Veste, pantalon et sandales Gucci.

“Je trouve ça hypocrite la manière dont les gens veulent que tout le monde soit féministe, et dont ils s’insurgent dès qu’une femme veut être sexy. C’est le contraire du féminisme”

Maillot de bain Gucci ; body Live The Process ; boucles d’oreilles Kenneth Jay Lane ; bracelets en éponge appartenant à la styliste.

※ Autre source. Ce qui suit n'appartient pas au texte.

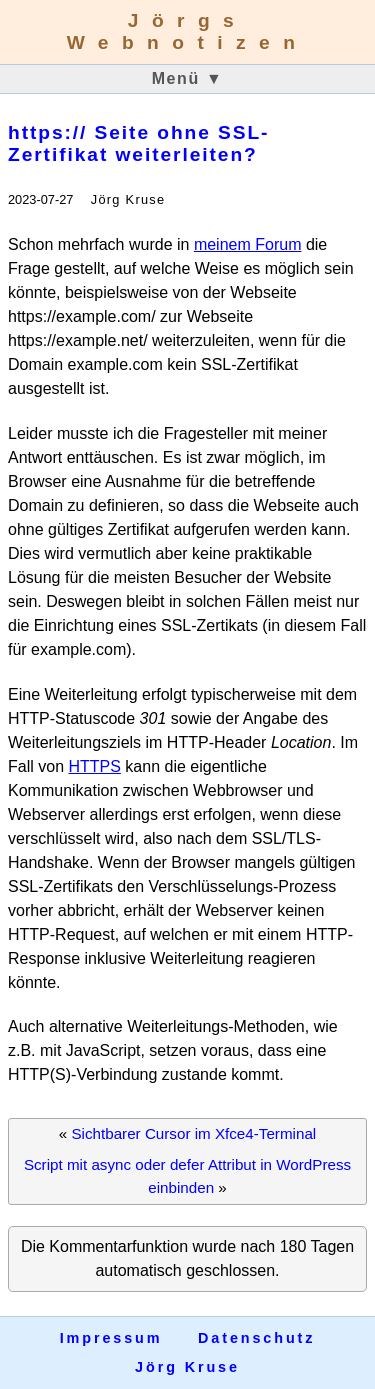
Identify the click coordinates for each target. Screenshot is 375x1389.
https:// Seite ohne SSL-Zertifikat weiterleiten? (138, 143)
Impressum (111, 1338)
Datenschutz (256, 1338)
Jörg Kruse (187, 1367)
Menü (188, 78)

Je bats en retraite et m’aventure sur un terrain moins périlleux, celui de son petit ami, Oliver Ripley, un entreteneur d’origine anglo-russe qui a fait ses études à Oxford. Ils se fréquentent depuis deux ans et demi, et, apparemment, il voyage encore plus qu’elle. « Il est venu à Los Angeles pour une semaine, et maintenant je ne sais pas quand je le reverrai. Je ne sais même pas où il se trouve en ce moment. Peut-être à Tulum ? Ce qui est certain, c’est qu’il est au soleil. » Il a cofondé et lancé un groupe hôtelier nommé Habitas, dont le premier établissement a ouvert dans la prestigieuse station balnéaire mexicaine. D’autres suivront aux Bahamas et à Miami. « Mais on se retrouve toujours quelque part », dit-elle dans un sourire qui dit tout de son bonheur. Elle fait semblant d’être au téléphone : « “Tu seras où la semaine prochaine ? Paris ? Oh, je suis à Londres, tu veux venir me rejoindre une journée ?” Nous faisons toujours l’effort de nous rejoindre, en particulier après ne pas s’être vus pendant des semaines. Ça entretient la flamme. »

“Victoria’s Secret n’est pas destinée aux hommes. Nous vendons de la lingerie féminine, pour des femmes”

Quand ils ne parcourent pas le monde, ils vivent chacun à New York : Sampaio possède un appartement à Tribeca, mais la Grosse Pomme est « trop folle » pour elle. « J’ai besoin d’être près de l’océan, j’ai besoin d’espace et de soleil. J’aime vraiment L.A. », soupire-t-elle, songeuse. Et, si son travail ne lui permet pas de s’éloigner complètement des réseaux sociaux, elle met un point d’honneur à s’accorder une détox digitale une fois par an : « Burning Man me permet de déconnecter complètement », déclare-telle au sujet du festival de Black Rock City, dans le Nevada. « Là-bas, personne ne reste le nez collé sur son portable, les gens se parlent et ne sont pas en train de poster des photos permanence. »

« J’écris juste à ma mère pour lui dire que je suis bien en vie mais que je vais disparaître pendant cinq jours. Puis j’éteins mon téléphone. » En voilà un programme qui fait rêver.